[Try it]: Word for word, repeat the lines of the records from the first line up to and including the line that contains "promenade. Si encore", passing over any pictures.

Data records
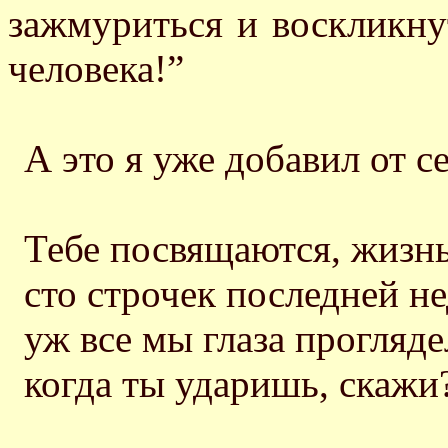
зажмуриться и воскликнут
человека!”
А это я уже добавил от се
Тебе посвящаются, жизнь
сто строчек последней не
уж все мы глаза прогляде
когда ты ударишь, скажи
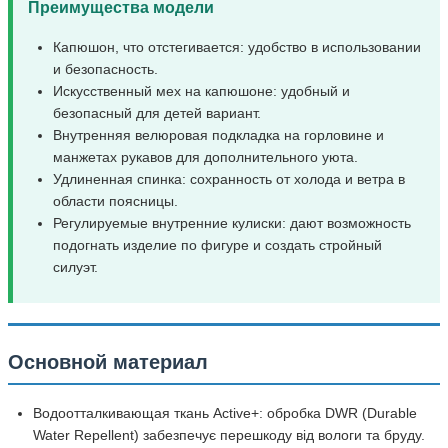
Преимущества модели
Капюшон, что отстегивается: удобство в использовании
и безопасность.
Искусственный мех на капюшоне: удобный и
безопасный для детей вариант.
Внутренняя велюровая подкладка на горловине и
манжетах рукавов для дополнительного уюта.
Удлиненная спинка: сохранность от холода и ветра в
области поясницы.
Регулируемые внутренние кулиски: дают возможность
подогнать изделие по фигуре и создать стройный
силуэт.
Основной материал
Водоотталкивающая ткань Active+: обробка DWR (Durable
Water Repellent) забезпечує перешкоду від вологи та бруду.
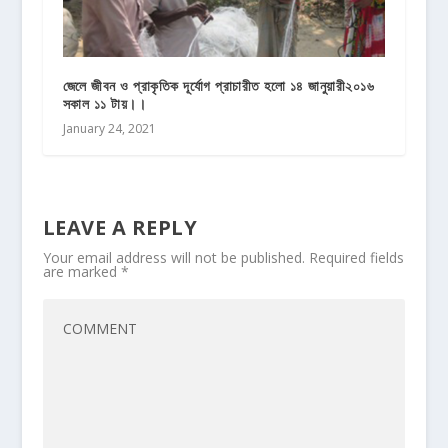
জেলে জীবন ও প্রাকৃতিক দূর্যোগ প্রাচারীত হলো ১৪ জানুয়ারী২০১৬
সকাল ১১ টায়।।
January 24, 2021
LEAVE A REPLY
Your email address will not be published.
Required fields
are marked
*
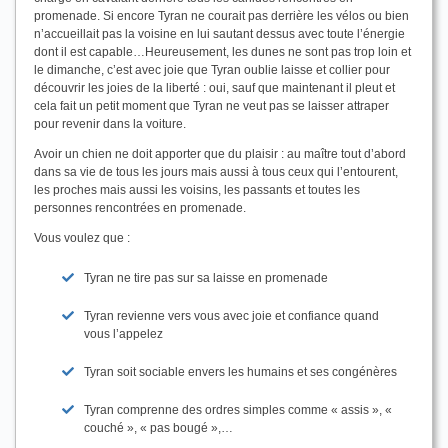
promenade. Si encore Tyran ne courait pas derrière les vélos ou bien
n’accueillait pas la voisine en lui sautant dessus avec toute l’énergie
dont il est capable…Heureusement, les dunes ne sont pas trop loin et
le dimanche, c’est avec joie que Tyran oublie laisse et collier pour
découvrir les joies de la liberté : oui, sauf que maintenant il pleut et
cela fait un petit moment que Tyran ne veut pas se laisser attraper
pour revenir dans la voiture.
Avoir un chien ne doit apporter que du plaisir : au maître tout d’abord
dans sa vie de tous les jours mais aussi à tous ceux qui l’entourent,
les proches mais aussi les voisins, les passants et toutes les
personnes rencontrées en promenade.
Vous voulez que :
Tyran ne tire pas sur sa laisse en promenade
Tyran revienne vers vous avec joie et confiance quand
vous l’appelez
Tyran soit sociable envers les humains et ses congénères
Tyran comprenne des ordres simples comme « assis », «
couché », « pas bougé »,…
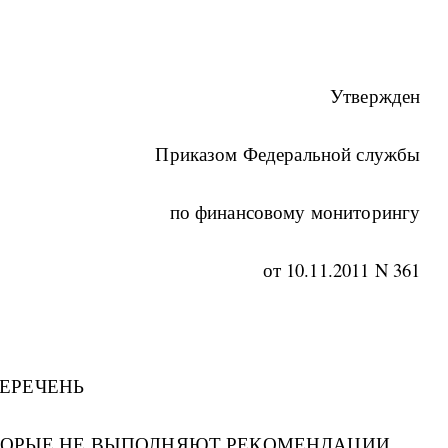
Утвержден
Приказом Федеральной службы
по финансовому мониторингу
от 10.11.2011 N 361
ЕРЕЧЕНЬ
ОТОРЫЕ НЕ ВЫПОЛНЯЮТ РЕКОМЕНДАЦИИ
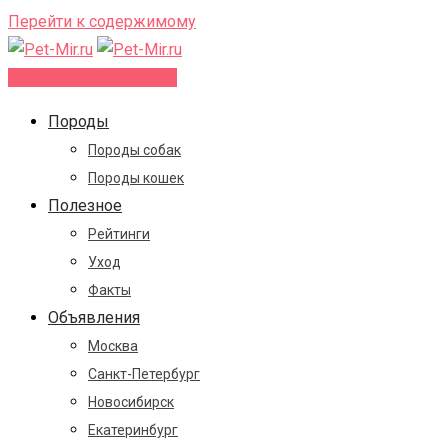
Перейти к содержимому
Добавить объявление
Породы
Породы собак
Породы кошек
Полезное
Рейтинги
Уход
Факты
Объявления
Москва
Санкт-Петербург
Новосибирск
Екатеринбург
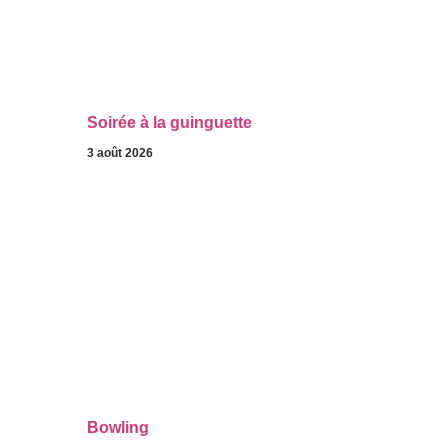
Soirée à la guinguette
3 août 2026
Bowling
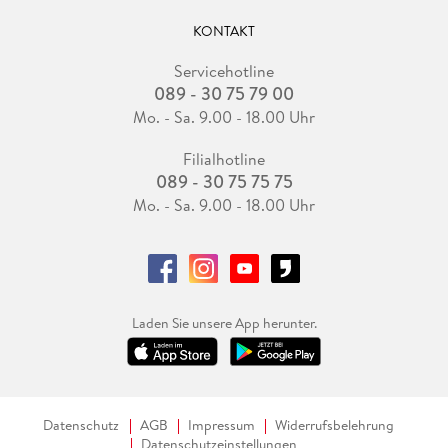
KONTAKT
Servicehotline
089 - 30 75 79 00
Mo. - Sa. 9.00 - 18.00 Uhr
Filialhotline
089 - 30 75 75 75
Mo. - Sa. 9.00 - 18.00 Uhr
Laden Sie unsere App herunter.
Datenschutz
AGB
Impressum
Widerrufsbelehrung
Datenschutzeinstellungen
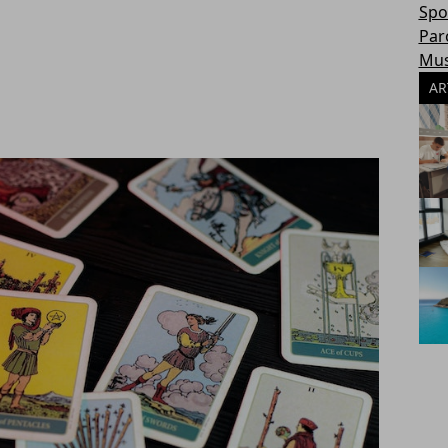
Spo
Par
Mus
AR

[Response area]:
зажмуриться и воскликнут
человека!”
А это я уже добавил от се
Тебе посвящаются, жизнь
сто строчек последней не
уж все мы глаза прогляде
когда ты ударишь, скажи
Преимущества модели
Капюшон, что отстегивается: удобство в использовании
и безопасность.
Искусственный мех на капюшоне: удобный и
безопасный для детей вариант.
Внутренняя велюровая подкладка на горловине и
манжетах рукавов для дополнительного уюта.
Удлиненная спинка: сохранность от холода и ветра в
области поясницы.
Регулируемые внутренние кулиски: дают возможность
подогнать изделие по фигуре и создать стройный
силуэт.
Основной материал
Водоотталкивающая ткань Active+: обробка DWR (Durable
Water Repellent) забезпечує перешкоду від вологи та бруду.
জেলে জীবন ও প্রাকৃতিক দূর্যোগ প্রাচারীত হলো ১৪ জানুয়ারী২০১৬
সকাল ১১ টায়।।
January 24, 2021
LEAVE A REPLY
Your email address will not be published.
Required fields
are marked
*
promenade. Si encore Tyran ne courait pas derrière les vélos ou bien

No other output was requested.